There was minimal opposition to the plans, which are still subject to consideration by Public Health if the island were to re-enter a strict lockdown.
Sacc President Neil Inder said the States owed it to the public to stage that delayed election at the earliest, safest opportunity.
"October 7 needs to be the day and we will deliver that on behalf of the people who put us here in the first place," he said.
ELECTION date 7th of OCTOBER!— Sarah HansmannRouxel (@SarahHRouxel) July 1, 2020
YOUR ISLAND NEEDS YOU!
What ever you do, whatever you think of local politics, please register to VOTE!! Democracy only works if you’re involved. & please consider running as a candidate.https://t.co/z5OsCXkuHW pic.twitter.com/CFraKoJrL7
The commitment to that day sets in stone the timetable of events that will ultimately lead to people heading to the polls in around 13 weeks time.
The electoral roll will remain open until 21 August.
The nomination period for elections will open on Tuesday 1 September and close on Friday 4.
The deadline for postal voting is 25 September.
Advance super polling stations will open from Saturday 3 October before the final day of balloting on Wednesday 7 October.
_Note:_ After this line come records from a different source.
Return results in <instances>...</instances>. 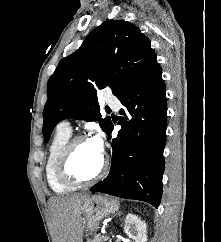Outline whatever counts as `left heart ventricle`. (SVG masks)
Segmentation results:
<instances>
[{"label": "left heart ventricle", "instance_id": "b2bd125f", "mask_svg": "<svg viewBox=\"0 0 221 242\" xmlns=\"http://www.w3.org/2000/svg\"><path fill=\"white\" fill-rule=\"evenodd\" d=\"M102 156L103 154L98 152L89 140L82 141L75 147L71 170L78 177L90 178L98 171Z\"/></svg>", "mask_w": 221, "mask_h": 242}]
</instances>
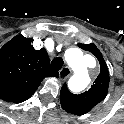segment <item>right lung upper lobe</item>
Wrapping results in <instances>:
<instances>
[{
	"mask_svg": "<svg viewBox=\"0 0 124 124\" xmlns=\"http://www.w3.org/2000/svg\"><path fill=\"white\" fill-rule=\"evenodd\" d=\"M32 39L15 36L0 49V98L20 103L30 98L45 77H59L45 49L35 50Z\"/></svg>",
	"mask_w": 124,
	"mask_h": 124,
	"instance_id": "obj_1",
	"label": "right lung upper lobe"
}]
</instances>
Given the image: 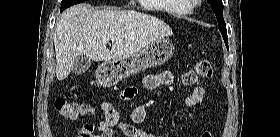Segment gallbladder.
Segmentation results:
<instances>
[{"instance_id":"gallbladder-1","label":"gallbladder","mask_w":280,"mask_h":137,"mask_svg":"<svg viewBox=\"0 0 280 137\" xmlns=\"http://www.w3.org/2000/svg\"><path fill=\"white\" fill-rule=\"evenodd\" d=\"M90 66L91 59L84 55H79L73 62L72 72L76 75H82L90 68Z\"/></svg>"}]
</instances>
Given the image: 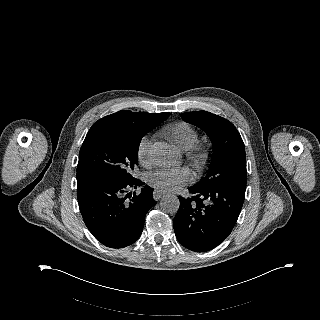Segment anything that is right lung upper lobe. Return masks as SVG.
<instances>
[{
	"instance_id": "right-lung-upper-lobe-1",
	"label": "right lung upper lobe",
	"mask_w": 320,
	"mask_h": 320,
	"mask_svg": "<svg viewBox=\"0 0 320 320\" xmlns=\"http://www.w3.org/2000/svg\"><path fill=\"white\" fill-rule=\"evenodd\" d=\"M170 113L150 114L119 111L98 120L90 128L82 145L104 136L134 138L144 136L156 125L164 121Z\"/></svg>"
}]
</instances>
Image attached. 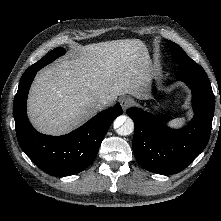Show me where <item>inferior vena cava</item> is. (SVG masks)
Here are the masks:
<instances>
[{"mask_svg": "<svg viewBox=\"0 0 221 221\" xmlns=\"http://www.w3.org/2000/svg\"><path fill=\"white\" fill-rule=\"evenodd\" d=\"M110 104V100L108 99V98H106V97H101V98H99L98 100H97V102H96V107L98 108V109H101V108H103V107H105V106H107V105H109Z\"/></svg>", "mask_w": 221, "mask_h": 221, "instance_id": "obj_1", "label": "inferior vena cava"}]
</instances>
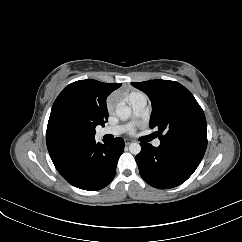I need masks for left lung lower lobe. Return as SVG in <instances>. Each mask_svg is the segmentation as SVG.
Segmentation results:
<instances>
[{"label": "left lung lower lobe", "mask_w": 242, "mask_h": 242, "mask_svg": "<svg viewBox=\"0 0 242 242\" xmlns=\"http://www.w3.org/2000/svg\"><path fill=\"white\" fill-rule=\"evenodd\" d=\"M140 145L141 152L135 159L141 177L159 189L173 188L185 182L205 153L199 149L172 147L162 143L159 147L143 142Z\"/></svg>", "instance_id": "0a47b994"}]
</instances>
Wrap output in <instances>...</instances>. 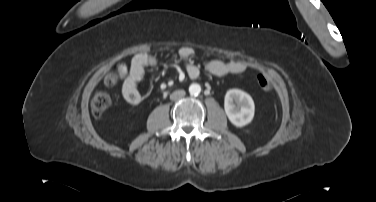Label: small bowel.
<instances>
[{
	"mask_svg": "<svg viewBox=\"0 0 376 202\" xmlns=\"http://www.w3.org/2000/svg\"><path fill=\"white\" fill-rule=\"evenodd\" d=\"M178 54L185 63L187 75L191 79L199 78L201 75L200 69L190 62L194 49L190 46H183L179 49ZM157 63V58L154 55L139 53L132 58L129 65L121 63L118 66L119 75L123 79L121 93L125 102L130 105H138L142 102L143 97L138 85L145 75V70L148 67H155ZM205 69L215 76H224L227 74H241L246 71L247 66L240 61L211 60L206 63Z\"/></svg>",
	"mask_w": 376,
	"mask_h": 202,
	"instance_id": "small-bowel-1",
	"label": "small bowel"
}]
</instances>
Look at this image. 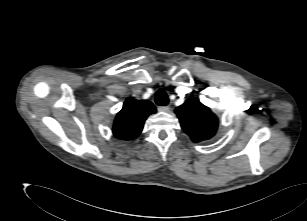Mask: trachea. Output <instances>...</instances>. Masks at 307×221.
Instances as JSON below:
<instances>
[{
  "mask_svg": "<svg viewBox=\"0 0 307 221\" xmlns=\"http://www.w3.org/2000/svg\"><path fill=\"white\" fill-rule=\"evenodd\" d=\"M155 102L159 106H165L168 104V95L164 89H159L155 94Z\"/></svg>",
  "mask_w": 307,
  "mask_h": 221,
  "instance_id": "trachea-1",
  "label": "trachea"
}]
</instances>
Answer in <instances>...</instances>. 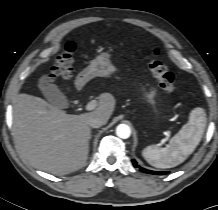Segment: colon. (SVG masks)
Returning a JSON list of instances; mask_svg holds the SVG:
<instances>
[{
    "instance_id": "obj_1",
    "label": "colon",
    "mask_w": 218,
    "mask_h": 210,
    "mask_svg": "<svg viewBox=\"0 0 218 210\" xmlns=\"http://www.w3.org/2000/svg\"><path fill=\"white\" fill-rule=\"evenodd\" d=\"M158 51L152 50L149 57V68L153 76L158 80L161 89L166 93H172L175 89V79L167 66L158 59ZM73 65L72 50L67 51L58 59L54 68L53 79H68L71 75Z\"/></svg>"
}]
</instances>
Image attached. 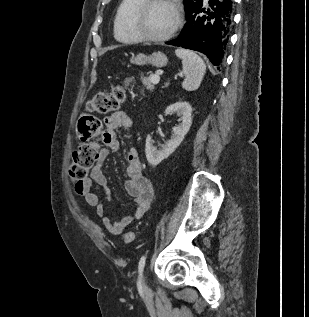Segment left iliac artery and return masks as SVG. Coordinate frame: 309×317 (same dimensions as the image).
<instances>
[{
    "label": "left iliac artery",
    "instance_id": "obj_1",
    "mask_svg": "<svg viewBox=\"0 0 309 317\" xmlns=\"http://www.w3.org/2000/svg\"><path fill=\"white\" fill-rule=\"evenodd\" d=\"M145 262H146V255H143L140 258L139 265H138V272H139L138 286H140V284H141V276H142V272H143L144 267H145Z\"/></svg>",
    "mask_w": 309,
    "mask_h": 317
}]
</instances>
Yesterday's debate saw widespread support for having Deputies' face the voting public as soon as possible, given that current States members have already exceeded the four-year term they were originally elected to serve.
Deputy Paul Le Pelley, who plans on retiring from politics at the end of this term, went further than most in saying that any major decisions that the States makes before the election should be subject to the ratification of the next States, given that Assembly is in effect a "caretaker government".